● Activity
Report, as a bare number, how many lines of the entries below contain "across".

● Input data
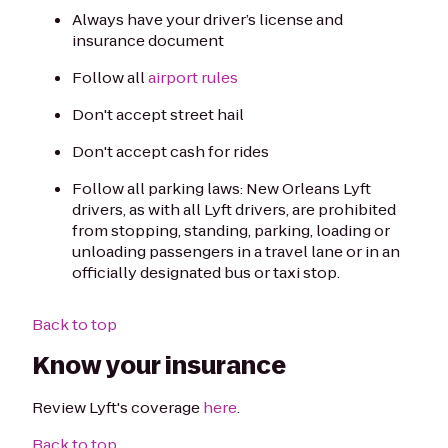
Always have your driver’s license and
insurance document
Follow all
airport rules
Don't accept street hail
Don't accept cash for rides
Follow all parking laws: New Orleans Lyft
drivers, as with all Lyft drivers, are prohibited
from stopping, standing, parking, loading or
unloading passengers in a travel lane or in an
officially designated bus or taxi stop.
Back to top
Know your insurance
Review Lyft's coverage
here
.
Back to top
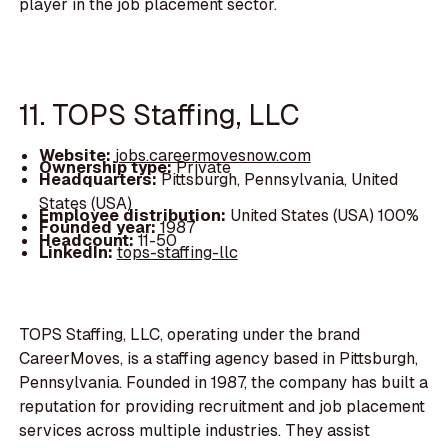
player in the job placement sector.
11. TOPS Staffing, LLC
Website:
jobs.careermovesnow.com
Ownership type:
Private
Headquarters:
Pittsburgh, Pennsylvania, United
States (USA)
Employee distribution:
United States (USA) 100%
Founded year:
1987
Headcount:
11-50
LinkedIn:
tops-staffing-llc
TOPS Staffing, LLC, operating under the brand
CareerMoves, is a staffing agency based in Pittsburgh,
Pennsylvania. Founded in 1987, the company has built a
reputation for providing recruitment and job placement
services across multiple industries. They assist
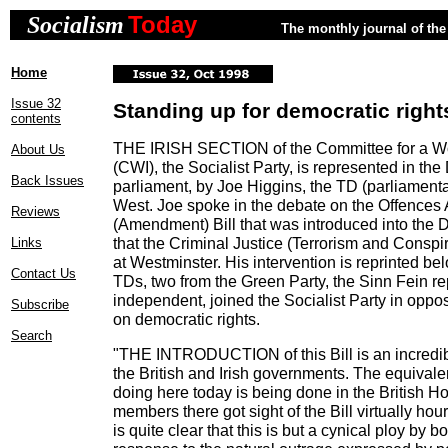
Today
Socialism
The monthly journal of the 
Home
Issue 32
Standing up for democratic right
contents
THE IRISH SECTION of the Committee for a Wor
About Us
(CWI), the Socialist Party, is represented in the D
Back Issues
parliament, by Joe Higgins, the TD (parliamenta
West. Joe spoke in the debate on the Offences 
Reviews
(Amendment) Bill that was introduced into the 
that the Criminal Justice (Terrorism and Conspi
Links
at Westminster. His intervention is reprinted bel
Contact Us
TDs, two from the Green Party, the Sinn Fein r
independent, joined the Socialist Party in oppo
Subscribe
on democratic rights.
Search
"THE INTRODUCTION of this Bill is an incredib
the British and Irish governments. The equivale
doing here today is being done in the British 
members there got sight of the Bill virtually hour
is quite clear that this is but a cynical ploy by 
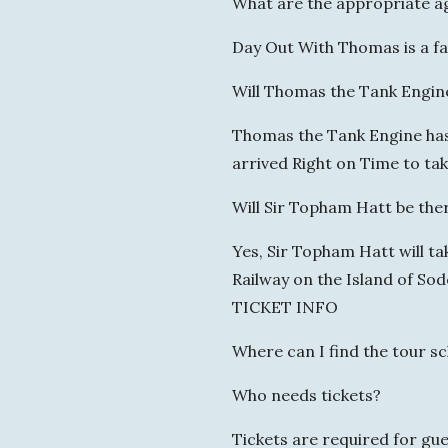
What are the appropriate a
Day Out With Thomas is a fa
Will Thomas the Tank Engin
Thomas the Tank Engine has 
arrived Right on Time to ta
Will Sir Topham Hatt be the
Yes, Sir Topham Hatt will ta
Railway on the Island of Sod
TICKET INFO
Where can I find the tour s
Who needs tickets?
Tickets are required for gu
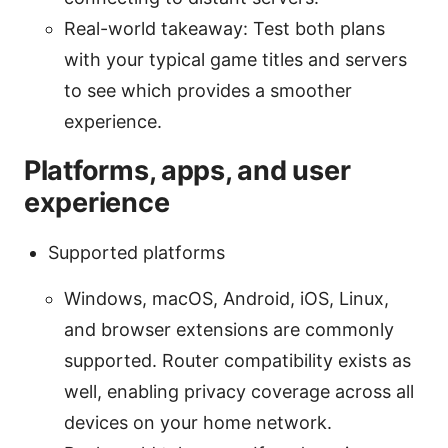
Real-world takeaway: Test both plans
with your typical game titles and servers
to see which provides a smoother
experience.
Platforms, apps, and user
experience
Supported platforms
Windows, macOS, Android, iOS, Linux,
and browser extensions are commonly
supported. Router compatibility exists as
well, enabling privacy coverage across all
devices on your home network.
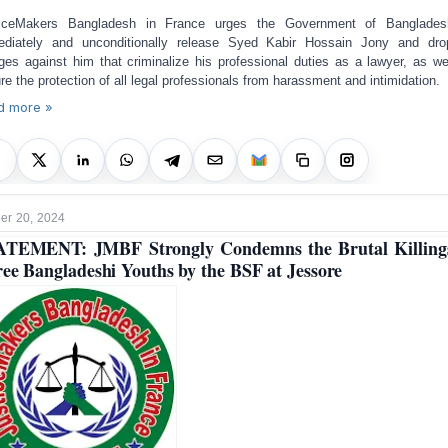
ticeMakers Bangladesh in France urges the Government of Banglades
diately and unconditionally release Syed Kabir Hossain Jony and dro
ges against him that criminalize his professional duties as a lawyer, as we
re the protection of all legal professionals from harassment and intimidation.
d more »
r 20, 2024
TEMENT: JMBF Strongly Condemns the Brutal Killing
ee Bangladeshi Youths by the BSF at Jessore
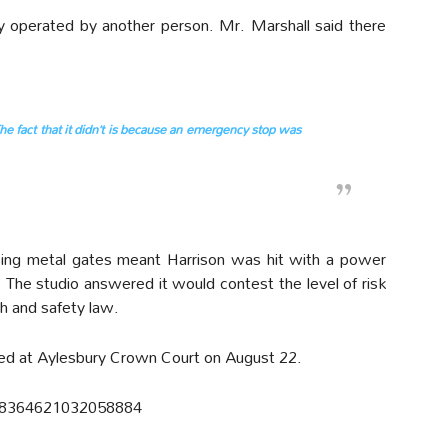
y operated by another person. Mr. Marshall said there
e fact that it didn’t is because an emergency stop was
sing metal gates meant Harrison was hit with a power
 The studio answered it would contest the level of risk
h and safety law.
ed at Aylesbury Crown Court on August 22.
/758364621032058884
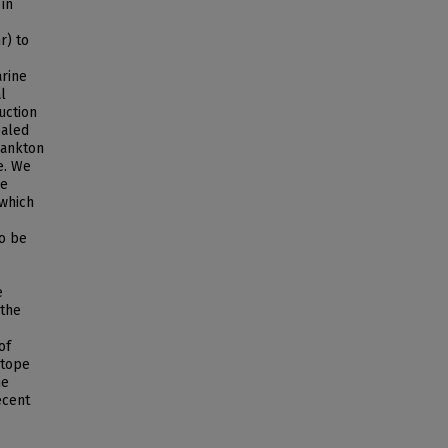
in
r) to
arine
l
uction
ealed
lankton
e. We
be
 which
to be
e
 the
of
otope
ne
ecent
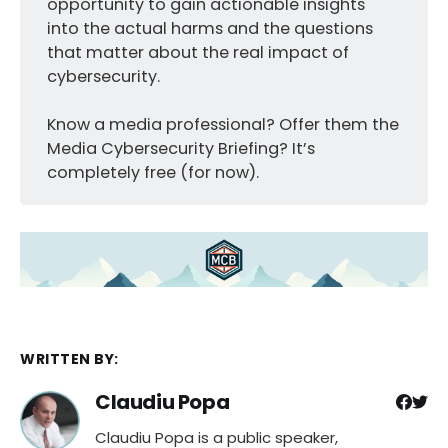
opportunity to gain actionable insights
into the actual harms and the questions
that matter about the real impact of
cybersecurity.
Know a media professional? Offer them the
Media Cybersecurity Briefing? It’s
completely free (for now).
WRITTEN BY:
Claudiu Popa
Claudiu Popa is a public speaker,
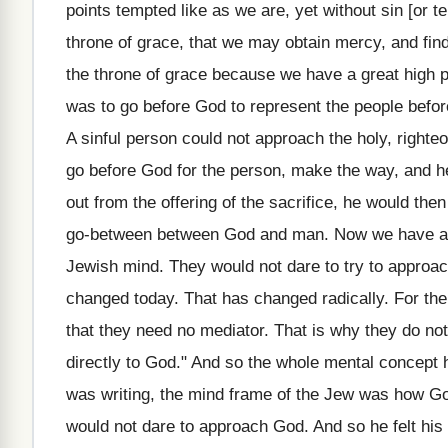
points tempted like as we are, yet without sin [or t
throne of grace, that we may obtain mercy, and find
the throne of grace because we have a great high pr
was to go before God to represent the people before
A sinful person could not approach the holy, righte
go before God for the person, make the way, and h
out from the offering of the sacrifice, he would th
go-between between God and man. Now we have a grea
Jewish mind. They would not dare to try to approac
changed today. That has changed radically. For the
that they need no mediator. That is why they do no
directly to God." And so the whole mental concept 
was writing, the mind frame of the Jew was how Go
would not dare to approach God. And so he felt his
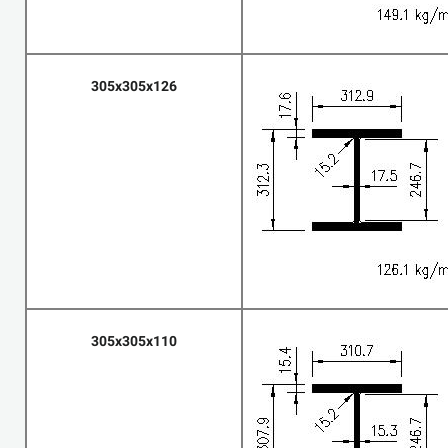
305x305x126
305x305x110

● Response for this exercise
2